Hearing is an extremely delicate sense that is particularly vulnerable to insults from environment, including drugs and noise. Unsurprisingly, mice of different genetic backgrounds show different susceptibility to hearing loss. In particular, CBA/CaJ (CBA) mice maintain relatively stable hearing over age while C57BL/6J (B6) mice show a steady decline of hearing, making them a popular model for early onset hearing loss.
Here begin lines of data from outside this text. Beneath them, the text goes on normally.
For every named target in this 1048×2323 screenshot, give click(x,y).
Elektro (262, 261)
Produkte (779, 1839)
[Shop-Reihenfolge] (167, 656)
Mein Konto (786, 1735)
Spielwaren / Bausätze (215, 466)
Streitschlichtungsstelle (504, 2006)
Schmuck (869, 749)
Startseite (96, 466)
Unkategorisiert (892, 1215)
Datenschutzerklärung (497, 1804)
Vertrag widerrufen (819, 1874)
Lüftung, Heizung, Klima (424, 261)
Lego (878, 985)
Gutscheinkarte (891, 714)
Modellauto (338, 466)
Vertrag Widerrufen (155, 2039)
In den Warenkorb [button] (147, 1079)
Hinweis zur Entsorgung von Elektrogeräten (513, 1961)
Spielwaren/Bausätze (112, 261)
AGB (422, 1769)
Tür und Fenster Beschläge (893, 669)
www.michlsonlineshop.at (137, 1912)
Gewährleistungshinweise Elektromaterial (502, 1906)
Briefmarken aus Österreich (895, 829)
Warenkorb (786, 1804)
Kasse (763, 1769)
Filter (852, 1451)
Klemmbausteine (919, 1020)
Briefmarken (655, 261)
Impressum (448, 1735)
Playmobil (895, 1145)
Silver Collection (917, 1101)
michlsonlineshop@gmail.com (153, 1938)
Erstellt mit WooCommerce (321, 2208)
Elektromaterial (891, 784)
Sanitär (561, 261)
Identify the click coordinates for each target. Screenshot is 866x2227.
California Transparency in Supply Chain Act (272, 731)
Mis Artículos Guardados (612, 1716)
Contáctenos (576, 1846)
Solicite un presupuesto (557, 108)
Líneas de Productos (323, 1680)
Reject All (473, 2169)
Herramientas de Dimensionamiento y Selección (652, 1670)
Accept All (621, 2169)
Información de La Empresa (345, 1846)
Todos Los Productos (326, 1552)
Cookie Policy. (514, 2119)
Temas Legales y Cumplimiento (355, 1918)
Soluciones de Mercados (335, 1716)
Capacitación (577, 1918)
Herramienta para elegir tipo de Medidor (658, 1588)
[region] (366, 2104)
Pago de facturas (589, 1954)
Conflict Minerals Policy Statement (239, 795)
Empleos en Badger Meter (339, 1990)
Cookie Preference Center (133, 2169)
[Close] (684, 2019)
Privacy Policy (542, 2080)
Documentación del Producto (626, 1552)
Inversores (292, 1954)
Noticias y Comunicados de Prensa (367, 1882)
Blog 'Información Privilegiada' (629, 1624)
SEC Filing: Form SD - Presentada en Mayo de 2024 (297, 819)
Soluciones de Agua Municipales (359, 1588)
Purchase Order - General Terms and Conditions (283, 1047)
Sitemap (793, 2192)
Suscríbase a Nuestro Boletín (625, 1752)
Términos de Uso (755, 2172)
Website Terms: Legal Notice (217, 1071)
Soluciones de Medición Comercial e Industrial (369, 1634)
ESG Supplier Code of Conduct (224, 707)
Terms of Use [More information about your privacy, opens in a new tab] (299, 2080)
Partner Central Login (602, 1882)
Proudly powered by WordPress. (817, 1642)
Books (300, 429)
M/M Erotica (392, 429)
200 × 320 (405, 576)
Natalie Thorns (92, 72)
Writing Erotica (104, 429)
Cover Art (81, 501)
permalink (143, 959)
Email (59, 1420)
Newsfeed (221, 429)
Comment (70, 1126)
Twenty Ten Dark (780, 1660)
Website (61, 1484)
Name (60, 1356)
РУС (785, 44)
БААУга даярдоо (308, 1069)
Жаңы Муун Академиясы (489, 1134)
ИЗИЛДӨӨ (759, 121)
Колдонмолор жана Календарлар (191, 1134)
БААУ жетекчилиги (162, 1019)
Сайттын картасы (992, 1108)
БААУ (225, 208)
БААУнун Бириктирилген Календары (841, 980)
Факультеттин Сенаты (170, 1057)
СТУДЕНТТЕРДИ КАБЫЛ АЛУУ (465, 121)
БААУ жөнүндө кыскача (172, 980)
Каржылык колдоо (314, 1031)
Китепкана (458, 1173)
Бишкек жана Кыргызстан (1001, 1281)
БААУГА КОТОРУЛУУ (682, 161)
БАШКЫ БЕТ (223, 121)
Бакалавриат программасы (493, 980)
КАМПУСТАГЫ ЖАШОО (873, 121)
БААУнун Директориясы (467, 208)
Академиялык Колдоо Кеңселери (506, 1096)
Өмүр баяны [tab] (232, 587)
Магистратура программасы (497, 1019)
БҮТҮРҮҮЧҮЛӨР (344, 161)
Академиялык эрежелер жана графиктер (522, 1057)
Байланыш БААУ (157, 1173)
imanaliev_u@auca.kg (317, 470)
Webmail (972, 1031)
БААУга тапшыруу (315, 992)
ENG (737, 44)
To reveal possible underlying mechanisms, we examined cellular differences in the cochlea of these two mouse strains. Although the ABR threshold and Wave I latency are comparable between them, B6 mice have a smaller Wave I amplitude. This difference is probably due to fewer spiral ganglion neurons found in B6 mice, as the number of ribbon synapses per inner hair cell (IHC) is comparable between the two mouse strains. Next, we compared the outer hair cell (OHC) function and we found OHCs from B6 mice are larger in size but the prestin density is similar among them, consistent with the finding that they share similar hearing thresholds. Lastly, we examined the IHC function and we found IHCs from B6 mice have a larger Ca2+ current, release more synaptic vesicles and recycle synaptic vesicles more quickly. Taken together, our results suggest that excessive exocytosis from IHCs in B6 mice may raise the probability of glutamate toxicity in ribbon synapses, which could accumulate over time and eventually lead to early onset hearing loss.